┌────────

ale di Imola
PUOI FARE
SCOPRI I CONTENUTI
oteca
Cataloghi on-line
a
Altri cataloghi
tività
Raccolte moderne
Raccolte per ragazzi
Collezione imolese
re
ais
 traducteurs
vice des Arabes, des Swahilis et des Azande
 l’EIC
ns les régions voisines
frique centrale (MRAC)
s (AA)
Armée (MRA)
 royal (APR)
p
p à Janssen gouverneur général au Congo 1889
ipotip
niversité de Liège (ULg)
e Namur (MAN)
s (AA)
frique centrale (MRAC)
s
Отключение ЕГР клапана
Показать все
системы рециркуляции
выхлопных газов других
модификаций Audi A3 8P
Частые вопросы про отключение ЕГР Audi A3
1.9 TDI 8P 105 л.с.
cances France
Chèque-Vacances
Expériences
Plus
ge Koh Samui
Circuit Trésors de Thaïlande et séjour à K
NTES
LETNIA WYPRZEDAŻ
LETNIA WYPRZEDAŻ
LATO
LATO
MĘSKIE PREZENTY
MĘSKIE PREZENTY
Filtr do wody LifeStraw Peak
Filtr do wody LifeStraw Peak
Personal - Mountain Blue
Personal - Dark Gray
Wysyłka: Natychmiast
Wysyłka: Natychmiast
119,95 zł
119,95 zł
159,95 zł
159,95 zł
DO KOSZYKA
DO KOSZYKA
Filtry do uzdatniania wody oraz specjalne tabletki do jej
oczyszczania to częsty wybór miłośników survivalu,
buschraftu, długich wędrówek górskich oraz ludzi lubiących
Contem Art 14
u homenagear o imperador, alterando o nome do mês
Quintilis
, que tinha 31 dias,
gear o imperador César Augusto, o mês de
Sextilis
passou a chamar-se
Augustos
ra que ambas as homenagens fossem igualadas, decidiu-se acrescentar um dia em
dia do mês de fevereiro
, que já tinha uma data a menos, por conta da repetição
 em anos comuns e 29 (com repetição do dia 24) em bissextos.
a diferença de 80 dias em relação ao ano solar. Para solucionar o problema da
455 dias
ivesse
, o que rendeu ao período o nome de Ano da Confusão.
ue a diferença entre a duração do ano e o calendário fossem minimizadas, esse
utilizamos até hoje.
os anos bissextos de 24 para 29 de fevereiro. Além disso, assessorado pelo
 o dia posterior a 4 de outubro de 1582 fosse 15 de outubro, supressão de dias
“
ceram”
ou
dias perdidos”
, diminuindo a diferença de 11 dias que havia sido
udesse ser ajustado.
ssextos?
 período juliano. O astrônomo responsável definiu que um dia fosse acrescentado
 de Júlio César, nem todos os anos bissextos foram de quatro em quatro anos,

└────────

ASSIGNMENT. Reproduce the records above exactly, from the first line to the line that holds "Показать все", inclusive, and omit everything after it.

ANSWER SECTION.
ale di Imola
PUOI FARE
SCOPRI I CONTENUTI
oteca
Cataloghi on-line
a
Altri cataloghi
tività
Raccolte moderne
Raccolte per ragazzi
Collezione imolese
re
ais
 traducteurs
vice des Arabes, des Swahilis et des Azande
 l’EIC
ns les régions voisines
frique centrale (MRAC)
s (AA)
Armée (MRA)
 royal (APR)
p
p à Janssen gouverneur général au Congo 1889
ipotip
niversité de Liège (ULg)
e Namur (MAN)
s (AA)
frique centrale (MRAC)
s
Отключение ЕГР клапана
Показать все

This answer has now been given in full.